The Sydney 2014 forecast demonstration project: A step from research to operations  — ASN Events

The Sydney 2014 forecast demonstration project: A step from research to operations  (#81)

Michael Foley 1 , Mika Peace 2 , Jeff Kepert 1 , Deryn Griffiths 3 , James Sofra 1
  1. Bureau of Meteorology, Melbourne, VIC
  2. SARO, Bureau of Meteorology, Adelaide, SA
  3. Bureau of Meteorology, Sydney, NSW

Forecast demonstration projects (FDPs) have provided valuable opportunities to expose recent research outcomes in a near-operational setting. Operational forecasters and researchers work together each day over a period of weeks or months to trial new techniques and technologies in real-time forecasting situations. Researchers and new systems become better attuned to operational realities, and forecasters have an early look at, and chance to shape, tools that they will be using in the future.

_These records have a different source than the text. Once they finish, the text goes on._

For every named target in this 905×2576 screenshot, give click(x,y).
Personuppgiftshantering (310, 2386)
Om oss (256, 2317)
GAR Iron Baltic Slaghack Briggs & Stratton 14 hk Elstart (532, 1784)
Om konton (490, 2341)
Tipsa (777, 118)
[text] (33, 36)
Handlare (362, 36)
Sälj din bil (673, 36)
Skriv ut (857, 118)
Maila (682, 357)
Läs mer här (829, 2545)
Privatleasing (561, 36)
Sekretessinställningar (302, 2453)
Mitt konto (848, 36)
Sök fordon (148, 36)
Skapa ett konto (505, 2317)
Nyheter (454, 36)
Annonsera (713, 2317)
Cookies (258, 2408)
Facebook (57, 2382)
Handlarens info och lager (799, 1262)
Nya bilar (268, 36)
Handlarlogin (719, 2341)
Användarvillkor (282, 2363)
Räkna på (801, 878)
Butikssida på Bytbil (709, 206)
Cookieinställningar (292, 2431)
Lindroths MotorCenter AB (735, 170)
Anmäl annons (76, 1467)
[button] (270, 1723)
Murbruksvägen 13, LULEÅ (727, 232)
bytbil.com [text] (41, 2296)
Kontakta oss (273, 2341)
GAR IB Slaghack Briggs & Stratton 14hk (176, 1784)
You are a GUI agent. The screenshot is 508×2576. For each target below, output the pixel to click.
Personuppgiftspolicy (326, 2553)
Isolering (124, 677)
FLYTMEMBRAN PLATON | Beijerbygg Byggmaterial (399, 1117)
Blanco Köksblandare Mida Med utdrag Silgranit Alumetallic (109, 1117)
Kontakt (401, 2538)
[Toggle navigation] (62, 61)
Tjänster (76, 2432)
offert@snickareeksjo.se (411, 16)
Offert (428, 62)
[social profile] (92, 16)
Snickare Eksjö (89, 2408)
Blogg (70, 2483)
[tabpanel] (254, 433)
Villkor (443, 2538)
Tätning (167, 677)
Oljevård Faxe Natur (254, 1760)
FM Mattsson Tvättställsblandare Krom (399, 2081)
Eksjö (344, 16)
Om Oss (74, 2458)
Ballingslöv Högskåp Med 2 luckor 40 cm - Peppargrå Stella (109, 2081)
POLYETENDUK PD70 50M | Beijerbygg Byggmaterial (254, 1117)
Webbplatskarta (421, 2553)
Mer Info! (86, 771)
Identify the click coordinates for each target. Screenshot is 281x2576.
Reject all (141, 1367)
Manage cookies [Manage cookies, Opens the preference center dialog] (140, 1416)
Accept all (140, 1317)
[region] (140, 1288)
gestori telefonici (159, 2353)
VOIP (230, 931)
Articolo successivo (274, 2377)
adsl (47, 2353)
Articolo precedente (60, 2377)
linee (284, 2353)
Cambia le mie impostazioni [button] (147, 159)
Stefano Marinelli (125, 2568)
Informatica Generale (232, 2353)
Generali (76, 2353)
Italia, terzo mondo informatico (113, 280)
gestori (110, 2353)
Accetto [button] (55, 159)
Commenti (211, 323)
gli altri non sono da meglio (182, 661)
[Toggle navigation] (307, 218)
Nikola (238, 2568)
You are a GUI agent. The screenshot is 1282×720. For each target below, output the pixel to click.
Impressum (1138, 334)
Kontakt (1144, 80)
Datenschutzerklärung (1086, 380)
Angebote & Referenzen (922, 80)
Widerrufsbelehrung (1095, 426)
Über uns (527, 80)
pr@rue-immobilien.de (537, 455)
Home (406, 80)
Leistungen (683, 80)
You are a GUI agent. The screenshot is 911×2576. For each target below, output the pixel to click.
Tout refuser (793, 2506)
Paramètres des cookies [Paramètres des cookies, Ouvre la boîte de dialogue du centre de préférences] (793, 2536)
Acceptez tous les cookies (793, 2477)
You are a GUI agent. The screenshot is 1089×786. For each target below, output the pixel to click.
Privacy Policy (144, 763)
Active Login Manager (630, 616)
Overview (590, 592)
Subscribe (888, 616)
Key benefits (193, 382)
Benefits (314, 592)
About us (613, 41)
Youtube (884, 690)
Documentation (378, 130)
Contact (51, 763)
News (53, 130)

The Sydney 2014 FDP was conducted by the Bureau of Meteorology as a test bed for improvements to the underlying science for extreme weather forecasting. A centrepiece of the new techniques was a Rapid Update Cycle (RUC) numerical weather prediction (NWP) model, which issued a new forecast every hour, incorporating the latest weather observations much more frequently than traditional NWP models that update every 6 or 12 hours. It was run at 1.5-kilometre horizontal resolution, significantly finer than current operational predictions.

NWP models are crucial to forecasting natural hazards such as dangerous fire weather conditions. They provide input to the Graphical Forecast Editor, which is used to provide gridded and text forecast services including fire weather products.  We will describe how RUC guidance was incorporated into the Graphical Forecast Editor, how forecasters managed the increased volume of information and how they applied the extra spatial resolution of the RUC guidance to spot fire forecasts.

The past decade of research into meteorology surrounding bushfires has many learnings which are yet to be formally incorporated into operational fire weather forecasts and services.  Studies have shown the importance of the structure of the atmosphere in three dimensions and the dynamical interactions between the fire, atmosphere and terrain. Through forecast demonstration projects, researchers and operational practitioners can take up the challenge of transitioning such research outcomes into the operational sphere.